### Task to complete
Check which lines of the entries that follow hold "الهضمي", then give the number of those lines and nothing more.

### Available records
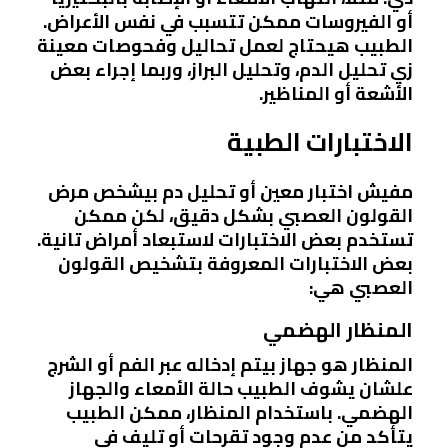
أو الفيروسات ممكن تتسبب في نفس الأعراض.
الطبيب هيحتاج لعمل تحاليل وفحوصات معينة
زي تحليل الدم، وتحليل البراز، وربما إجراء بعض
الأشعة أو المناظير.
الاختبارات الطبية
مفيش اختبار معين أو تحليل دم بيشخص مرض
القولون العصبي بشكل دقيق، لكن ممكن
تستخدم بعض الاختبارات لاستبعاد أمراض تانية.
بعض الاختبارات المعروفة بتشخيص القولون
العصبي هي:
المنظار الهضمي
المنظار هو جهاز بيتم إدخاله عبر الفم أو الشرج
علشان يشوف الطبيب حالة الأمعاء والجهاز
الهضمي. باستخدام المنظار، ممكن الطبيب
يتأكد من عدم وجود تقرحات أو تليف في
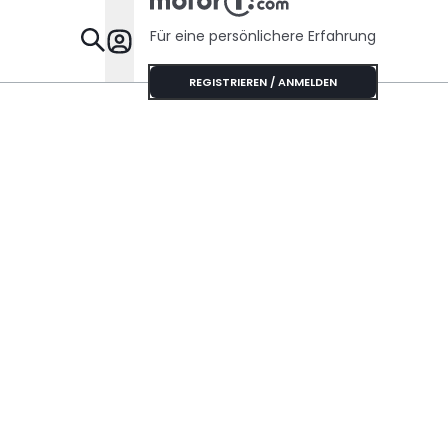
Für eine persönlichere Erfahrung
Specials
REGISTRIEREN / ANMELDEN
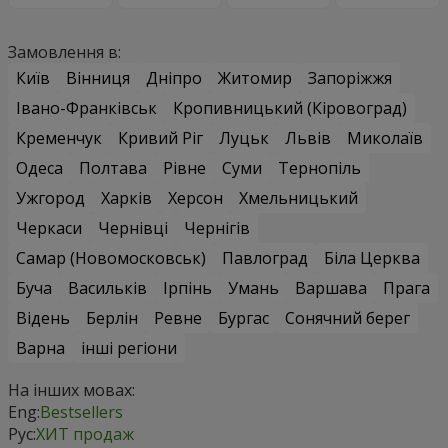
Замовлення в:
Київ
Вінниця
Дніпро
Житомир
Запоріжжя
Івано-Франківськ
Кропивницький (Кіровоград)
Кременчук
Кривий Ріг
Луцьк
Львів
Миколаїв
Одеса
Полтава
Рівне
Суми
Тернопіль
Ужгород
Харків
Херсон
Хмельницький
Черкаси
Чернівці
Чернігів
Самар (Новомосковськ)
Павлоград
Біла Церква
Буча
Васильків
Ірпінь
Умань
Варшава
Прага
Відень
Берлін
Ревне
Бургас
Сонячний берег
Варна
інші регіони
На інших мовах:
Eng:
Bestsellers
Рус:
ХИТ продаж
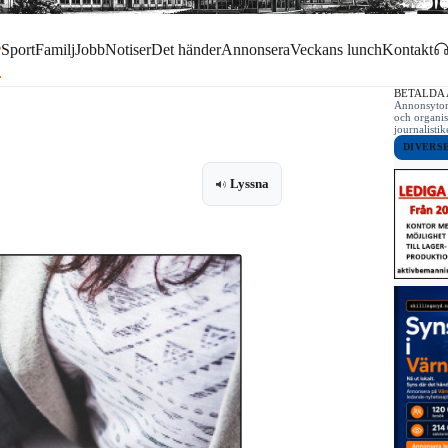
r
Sport
Familj
Jobb
Notiser
Det händer
Annonsera
Veckans lunch
Kontakt
BETALDA
Annonsytor 
och organis
journalist
DIVERS
Lyssna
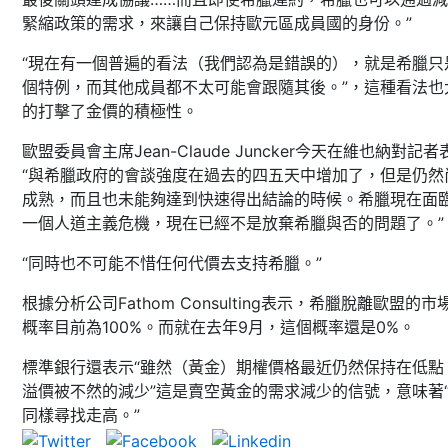
緊縮政策的需求，來讓自己保持歐元區成員國的身份。”
“現在有一個普遍的看法（我們認為是錯誤的），就是希臘只
個特例，而其他成員都不太可能會跟隨其後。”，這種看法也
的打擊了金價的積極性。
歐盟委員會主席Jean-Claude Juncker今天在維也納對記者
“與希臘政府的會談強度在過去的四五天中增加了，但是仍然
成熟，而且也未能夠達到快速得出結論的時候。希臘現在面
一個人道主義危機，現在已經不是放棄希臘與否的問題了。”
“同時也不可能不惜任何代價去支持希臘。”
根據分析公司Fathom Consulting表示，希臘脫離歐盟的市
概率目前為100%。而就在去年9月，這個概率還是0%。
標準銀行還表示“雖然（黃金）期權價格最近仍然保持在低點
溢價被不然的減少”這是賣空黃金的需求減少的信號，意味著
同樣尋找走高。”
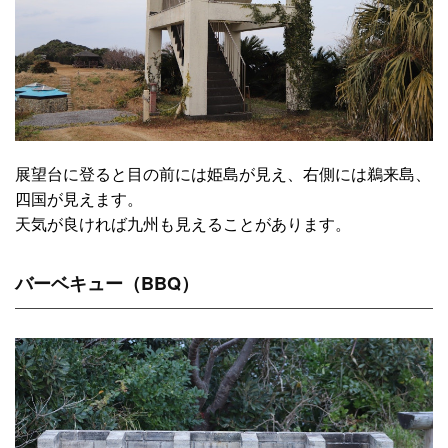
展望台に登ると目の前には姫島が見え、右側には鵜来島、
四国が見えます。
天気が良ければ九州も見えることがあります。
バーベキュー（BBQ）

### Exercise output
2